Is Trump sabotaging himself? By Michael Gerson Opinion writer April 14 at 7:15 PM
washingtonpost.com
Welcome to Donald Trump’s banana republic. “We’re going to have protests, demonstrations,” says Trump surrogate and confidante Roger Stone. “We will disclose the hotels and the room numbers of those delegates who are directly involved in the steal. If you’re from Pennsylvania, we’ll tell you who the culprits are. We urge you to visit their hotel and find them.”
This is the Trump-world version of a counterpunch. Lose in a delegate-selection process you’ve known about for a year but didn’t prepare for. Respond with brutish threats of mayhem and personal harm.

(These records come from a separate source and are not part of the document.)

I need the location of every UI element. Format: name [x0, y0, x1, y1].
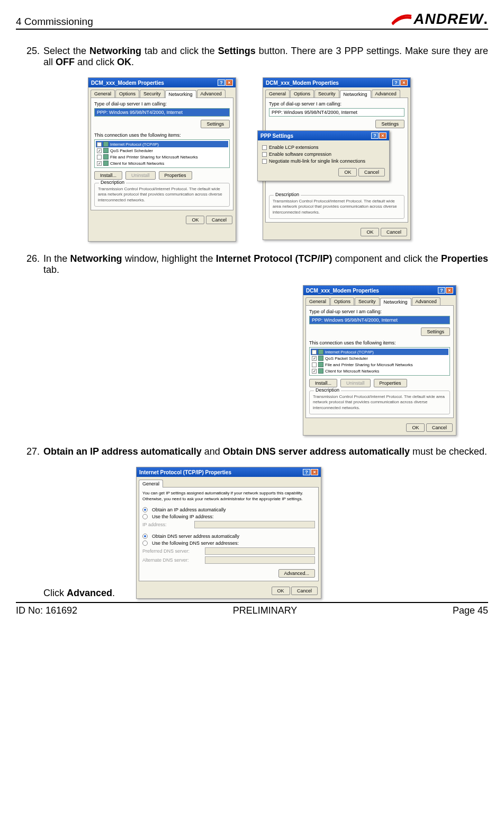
- footer-rule: [16, 602, 488, 603]
- tab-general[interactable]: General: [91, 90, 115, 98]
- obtain-dns-auto-radio[interactable]: [142, 534, 148, 539]
- page-header: 4 Commissioning ANDREW.: [16, 11, 488, 30]
- tab-networking[interactable]: Networking: [165, 90, 196, 98]
- use-dns-radio[interactable]: [142, 540, 148, 546]
- multilink-checkbox[interactable]: [262, 159, 267, 164]
- tab-advanced[interactable]: Advanced: [197, 90, 226, 98]
- screenshot-26: DCM_xxx_Modem Properties?× General Optio…: [16, 285, 456, 436]
- chapter-title: 4 Commissioning: [16, 16, 93, 28]
- step-25: 25. Select the Networking tab and click …: [26, 46, 488, 68]
- dialup-type-combo[interactable]: PPP: Windows 95/98/NT4/2000, Internet: [94, 108, 230, 117]
- ip-address-input: [194, 521, 315, 528]
- ppp-ok-button[interactable]: OK: [338, 168, 357, 176]
- uninstall-button: Uninstall: [125, 171, 156, 180]
- settings-button[interactable]: Settings: [201, 120, 230, 128]
- tcpip-properties-dialog: Internet Protocol (TCP/IP) Properties?× …: [136, 467, 321, 599]
- page-number: Page 45: [453, 605, 488, 616]
- ppp-settings-dialog: PPP Settings?× Enable LCP extensions Ena…: [257, 130, 390, 181]
- tab-security[interactable]: Security: [140, 90, 165, 98]
- tcpip-tab-general[interactable]: General: [139, 480, 163, 488]
- swcomp-checkbox[interactable]: [262, 152, 267, 157]
- use-ip-radio[interactable]: [142, 514, 148, 519]
- tcpip-cancel-button[interactable]: Cancel: [291, 587, 318, 595]
- page-footer: ID No: 161692 PRELIMINARY Page 45: [16, 605, 488, 616]
- screenshot-row-25: DCM_xxx_Modem Properties ?× General Opti…: [16, 77, 488, 242]
- dialog-titlebar[interactable]: DCM_xxx_Modem Properties ?×: [88, 78, 236, 87]
- obtain-ip-auto-radio[interactable]: [142, 507, 148, 512]
- doc-status: PRELIMINARY: [233, 605, 298, 616]
- install-button[interactable]: Install...: [94, 171, 122, 180]
- lcp-checkbox[interactable]: [262, 145, 267, 150]
- click-advanced-text: Click Advanced.: [43, 588, 115, 599]
- step-27: 27. Obtain an IP address automatically a…: [26, 446, 488, 457]
- brand-logo: ANDREW.: [391, 11, 488, 28]
- alternate-dns-input: [205, 556, 315, 564]
- ppp-cancel-button[interactable]: Cancel: [358, 168, 385, 176]
- tcpip-ok-button[interactable]: OK: [272, 587, 290, 595]
- properties-button[interactable]: Properties: [159, 171, 192, 180]
- advanced-button[interactable]: Advanced...: [278, 569, 316, 578]
- step-26: 26. In the Networking window, highlight …: [26, 253, 488, 276]
- preferred-dns-input: [205, 547, 315, 555]
- ok-button[interactable]: OK: [186, 216, 204, 224]
- tab-options[interactable]: Options: [115, 90, 139, 98]
- components-list[interactable]: Internet Protocol (TCP/IP) QoS Packet Sc…: [94, 139, 230, 168]
- andrew-swoosh-icon: [391, 13, 412, 25]
- modem-properties-dialog: DCM_xxx_Modem Properties ?× General Opti…: [88, 77, 236, 242]
- cancel-button[interactable]: Cancel: [206, 216, 232, 224]
- close-icon[interactable]: ×: [226, 79, 233, 86]
- help-icon[interactable]: ?: [218, 79, 225, 86]
- properties-button-26[interactable]: Properties: [374, 379, 407, 387]
- modem-properties-with-ppp: DCM_xxx_Modem Properties?× General Optio…: [257, 77, 416, 242]
- doc-id: ID No: 161692: [16, 605, 77, 616]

Some presidential candidates tease out the latent idealism of their fellow citizens. Trump promises to pay the legal bills of followers who assault protesters. Six of one, half a dozen of the other. Those who believe that politics is a low and dirty business are often the ones who make it so. Trump has a genuine contempt for the profession he seeks to join, and he is doing his best to make it contemptible. He is featuring the kind of bullying vindictiveness that Richard Nixon took great pains to conceal. We don’t need to subpoena the tapes; we have the tweets. Trump will clearly do anything to become president.

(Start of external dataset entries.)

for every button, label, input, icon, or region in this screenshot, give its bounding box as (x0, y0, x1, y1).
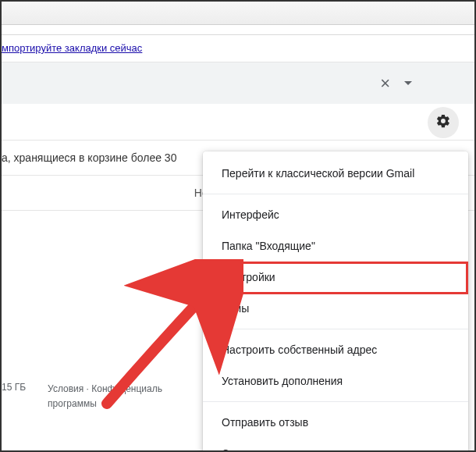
menu-item-own-address[interactable]: Настроить собственный адрес (203, 334, 468, 365)
storage-text: 15 ГБ (2, 382, 26, 393)
footer-links: Условия · Конфиденциаль программы (48, 382, 162, 411)
footer-terms-link[interactable]: Условия (48, 383, 83, 394)
footer-programs-text: программы (48, 398, 97, 409)
import-bookmarks-link[interactable]: мпортируйте закладки сейчас (2, 42, 142, 54)
menu-item-settings[interactable]: Настройки (203, 262, 468, 293)
menu-item-feedback[interactable]: Отправить отзыв (203, 407, 468, 438)
close-icon[interactable]: × (380, 75, 390, 92)
menu-item-interface[interactable]: Интерфейс (203, 199, 468, 230)
menu-divider (203, 401, 468, 402)
chevron-down-icon[interactable] (404, 81, 412, 85)
menu-item-themes[interactable]: Темы (203, 293, 468, 324)
menu-item-addons[interactable]: Установить дополнения (203, 365, 468, 397)
menu-divider (203, 329, 468, 329)
footer-privacy-text: Конфиденциаль (91, 383, 162, 394)
search-bar: × (2, 62, 474, 105)
bookmarks-bar: мпортируйте закладки сейчас (2, 35, 474, 62)
menu-item-inbox[interactable]: Папка "Входящие" (203, 230, 468, 262)
footer: 15 ГБ Условия · Конфиденциаль программы (2, 382, 220, 411)
menu-item-classic-gmail[interactable]: Перейти к классической версии Gmail (203, 158, 468, 189)
footer-dot: · (83, 383, 91, 394)
trash-notice-text: а, хранящиеся в корзине более 30 (2, 151, 176, 164)
browser-tab-strip (2, 25, 474, 35)
settings-gear-button[interactable] (428, 107, 459, 138)
gear-icon (435, 113, 451, 131)
browser-chrome-bar (2, 2, 474, 25)
menu-item-help[interactable]: Справка (203, 438, 468, 452)
settings-dropdown-menu: Перейти к классической версии Gmail Инте… (203, 151, 468, 452)
toolbar-row (2, 105, 474, 141)
menu-divider (203, 194, 468, 194)
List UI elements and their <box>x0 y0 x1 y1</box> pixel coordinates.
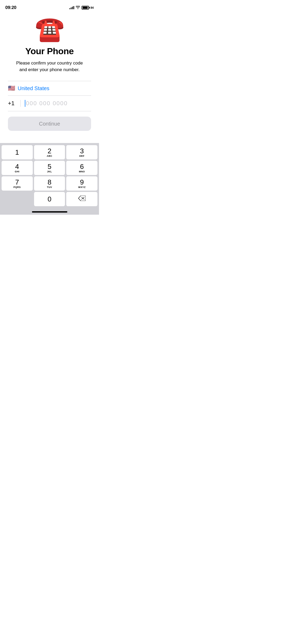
phone-placeholder: 000 000 0000 <box>26 100 68 107</box>
page-title: Your Phone <box>25 46 74 56</box>
signal-icon <box>69 6 74 9</box>
country-selector[interactable]: 🇺🇸 United States <box>8 81 91 96</box>
wifi-icon <box>76 6 80 10</box>
country-code: +1 <box>8 100 21 107</box>
phone-icon: ☎️ <box>35 17 64 41</box>
key-6[interactable]: 6 MNO <box>66 161 97 175</box>
continue-button[interactable]: Continue <box>8 117 91 131</box>
phone-input-row: +1 000 000 0000 <box>8 96 91 111</box>
page-subtitle: Please confirm your country codeand ente… <box>16 60 83 73</box>
key-3[interactable]: 3 DEF <box>66 145 97 159</box>
keypad-grid: 1 2 ABC 3 DEF 4 GHI 5 JKL 6 MNO 7 PQRS 8… <box>1 145 98 207</box>
status-icons: 84 <box>69 6 94 10</box>
main-content: ☎️ Your Phone Please confirm your countr… <box>0 12 99 131</box>
country-flag: 🇺🇸 <box>8 85 15 92</box>
key-0[interactable]: 0 <box>34 192 65 206</box>
key-empty <box>2 192 33 206</box>
key-5[interactable]: 5 JKL <box>34 161 65 175</box>
key-7[interactable]: 7 PQRS <box>2 176 33 191</box>
status-time: 09:20 <box>5 5 16 10</box>
keypad: 1 2 ABC 3 DEF 4 GHI 5 JKL 6 MNO 7 PQRS 8… <box>0 143 99 215</box>
key-1[interactable]: 1 <box>2 145 33 159</box>
key-2[interactable]: 2 ABC <box>34 145 65 159</box>
status-bar: 09:20 84 <box>0 0 99 12</box>
key-9[interactable]: 9 WXYZ <box>66 176 97 191</box>
battery-icon <box>82 6 89 10</box>
key-4[interactable]: 4 GHI <box>2 161 33 175</box>
phone-input-container[interactable]: 000 000 0000 <box>25 100 91 107</box>
text-cursor <box>25 100 25 107</box>
home-indicator <box>32 211 67 213</box>
backspace-icon <box>78 196 86 203</box>
key-8[interactable]: 8 TUV <box>34 176 65 191</box>
battery-level: 84 <box>91 6 94 9</box>
backspace-button[interactable] <box>66 192 97 206</box>
country-name: United States <box>18 85 49 91</box>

Except hire an adequate campaign team, open a briefing book and make any real preparations to govern.
This is, by far, the most confusing aspect of Trump’s campaign. He may be ruthless, but it remains unclear what he actually wants. Three or four weeks ago, many in the Republican Party seemed prepared to accept his nomination, if he could pivot to a more presidential style. Focus groups of GOP voters found some discontent with Trump’s excesses but little of the disdain that motivates GOP elites. “Non-Trump voters,” an Annenberg Center focus group concluded, “did not demonstrate the kind of true ideological cleavage that causes floor fights or makes delegates walk out of conventions.”

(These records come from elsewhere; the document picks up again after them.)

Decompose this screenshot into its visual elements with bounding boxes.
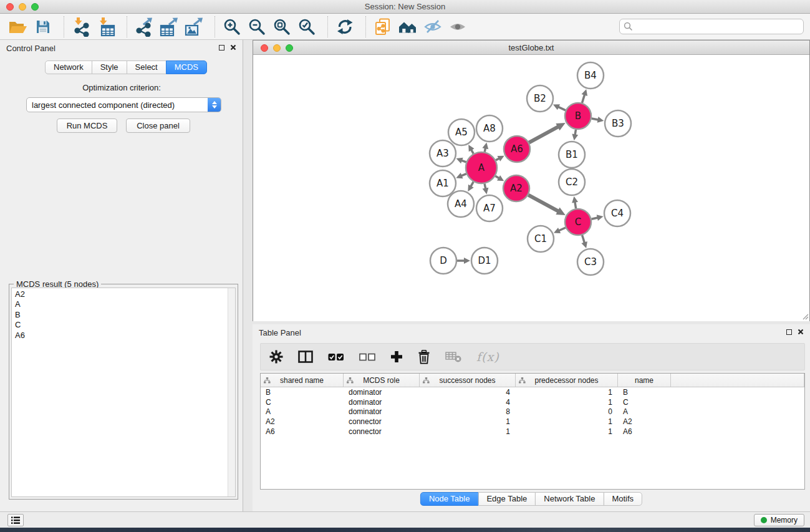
memory-button[interactable]: Memory: [754, 514, 804, 526]
node-A8[interactable]: A8: [476, 115, 503, 142]
network-canvas[interactable]: B4B2BB3A8A5A6A3B1AC2A1A2A4A7C4CC1DD1C3: [253, 56, 809, 321]
node-A3[interactable]: A3: [430, 140, 456, 167]
close-window-button[interactable]: [6, 3, 14, 11]
float-table-panel-icon[interactable]: [786, 329, 792, 335]
show-network-overview-button[interactable]: [397, 16, 418, 37]
edge-A-A3[interactable]: [456, 158, 466, 163]
table-row[interactable]: Cdominator41C: [261, 397, 804, 407]
tab-node-table[interactable]: Node Table: [420, 492, 479, 506]
export-network-button[interactable]: [133, 16, 155, 37]
edge-C-C1[interactable]: [554, 228, 566, 233]
edge-C-C2[interactable]: [572, 196, 578, 209]
search-input[interactable]: [619, 19, 804, 34]
optimization-criterion-select[interactable]: largest connected component (directed): [26, 97, 221, 112]
hide-selected-button[interactable]: [422, 16, 443, 37]
node-B[interactable]: B: [565, 103, 591, 129]
edge-C-C3[interactable]: [581, 235, 587, 248]
table-settings-button[interactable]: [269, 350, 283, 364]
node-A2[interactable]: A2: [503, 175, 529, 201]
delete-columns-button[interactable]: [418, 350, 430, 364]
column-header-successor-nodes[interactable]: successor nodes: [420, 374, 516, 387]
delete-table-button[interactable]: [445, 351, 461, 362]
edge-B-B3[interactable]: [592, 117, 604, 123]
node-D[interactable]: D: [430, 248, 456, 274]
close-network-window-button[interactable]: [261, 44, 268, 52]
edge-D-D1[interactable]: [457, 258, 470, 264]
edge-A-A7[interactable]: [483, 183, 489, 194]
show-all-button[interactable]: [447, 16, 468, 37]
mcds-result-item[interactable]: A: [15, 299, 235, 309]
node-A7[interactable]: A7: [476, 195, 503, 221]
node-C1[interactable]: C1: [528, 226, 554, 252]
mcds-result-item[interactable]: A2: [15, 289, 235, 299]
export-table-button[interactable]: [158, 16, 180, 37]
zoom-window-button[interactable]: [31, 3, 39, 11]
column-header-predecessor-nodes[interactable]: predecessor nodes: [516, 374, 618, 387]
show-columns-button[interactable]: [298, 351, 313, 363]
edge-C-C4[interactable]: [591, 215, 603, 221]
tab-motifs[interactable]: Motifs: [603, 492, 642, 506]
edge-A-A1[interactable]: [456, 173, 466, 178]
table-row[interactable]: Adominator80A: [261, 407, 804, 417]
tab-style[interactable]: Style: [92, 60, 127, 74]
node-A4[interactable]: A4: [448, 191, 474, 217]
select-all-button[interactable]: [328, 352, 344, 362]
edge-A-A4[interactable]: [468, 182, 473, 191]
zoom-in-button[interactable]: [221, 16, 243, 37]
task-history-button[interactable]: [7, 514, 24, 526]
tab-network[interactable]: Network: [45, 60, 92, 74]
close-table-panel-icon[interactable]: [798, 329, 804, 335]
node-C4[interactable]: C4: [604, 200, 630, 226]
edge-A2-C[interactable]: [528, 195, 565, 215]
mcds-result-item[interactable]: B: [15, 310, 235, 320]
zoom-selected-button[interactable]: [296, 16, 317, 37]
edge-A-A5[interactable]: [468, 145, 474, 153]
mcds-result-item[interactable]: C: [15, 320, 235, 330]
edge-A-A2[interactable]: [495, 175, 504, 181]
mcds-result-list[interactable]: A2ABCA6: [11, 288, 236, 497]
new-network-from-selection-button[interactable]: [372, 16, 393, 37]
table-row[interactable]: Bdominator41B: [261, 387, 804, 397]
zoom-out-button[interactable]: [246, 16, 268, 37]
column-header-name[interactable]: name: [618, 374, 671, 387]
node-A[interactable]: A: [466, 152, 497, 183]
table-row[interactable]: A2connector11A2: [261, 417, 804, 427]
edge-B-B4[interactable]: [582, 89, 588, 103]
zoom-fit-button[interactable]: [271, 16, 292, 37]
edge-A-A6[interactable]: [496, 156, 504, 162]
table-row[interactable]: A6connector11A6: [261, 427, 804, 437]
node-B3[interactable]: B3: [605, 110, 631, 137]
run-mcds-button[interactable]: Run MCDS: [57, 118, 117, 133]
node-B2[interactable]: B2: [527, 85, 553, 112]
result-scrollbar[interactable]: [228, 288, 235, 496]
deselect-all-button[interactable]: [359, 352, 375, 362]
minimize-network-window-button[interactable]: [273, 44, 281, 52]
save-session-button[interactable]: [32, 16, 54, 37]
create-column-button[interactable]: [390, 351, 403, 363]
network-window-titlebar[interactable]: testGlobe.txt: [253, 41, 809, 55]
node-A5[interactable]: A5: [448, 119, 475, 145]
column-header-MCDS-role[interactable]: MCDS role: [344, 374, 420, 387]
column-header-shared-name[interactable]: shared name: [261, 374, 344, 387]
tab-edge-table[interactable]: Edge Table: [478, 492, 536, 506]
edge-B-B1[interactable]: [572, 130, 578, 141]
import-network-button[interactable]: [70, 16, 92, 37]
node-D1[interactable]: D1: [471, 248, 498, 274]
node-C2[interactable]: C2: [559, 169, 585, 195]
mcds-result-item[interactable]: A6: [15, 331, 235, 341]
refresh-button[interactable]: [334, 16, 355, 37]
function-builder-button[interactable]: f(x): [476, 350, 499, 364]
node-C[interactable]: C: [565, 209, 591, 235]
edge-B-B2[interactable]: [553, 104, 566, 110]
zoom-network-window-button[interactable]: [286, 44, 293, 52]
tab-mcds[interactable]: MCDS: [166, 60, 207, 74]
minimize-window-button[interactable]: [19, 3, 26, 11]
import-table-button[interactable]: [95, 16, 117, 37]
tab-select[interactable]: Select: [127, 60, 166, 74]
node-A6[interactable]: A6: [504, 136, 530, 162]
float-panel-icon[interactable]: [219, 45, 224, 51]
edge-A6-B[interactable]: [529, 123, 565, 143]
node-B4[interactable]: B4: [577, 62, 604, 89]
resize-grip-icon[interactable]: [802, 313, 809, 320]
node-B1[interactable]: B1: [559, 142, 585, 168]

So all Trump had to do was act briefly like a normal candidate. What followed was an attack on the wife of his main opponent, another obsessive swipe at Fox News anchor Megyn Kelly, an answer on abortion that showed a complete lack of preparation and then a full-scale assault on the credibility of the Republican primary process (which he calls “ absolutely rigged”). Hiding in a cave would have been a more effective political strategy.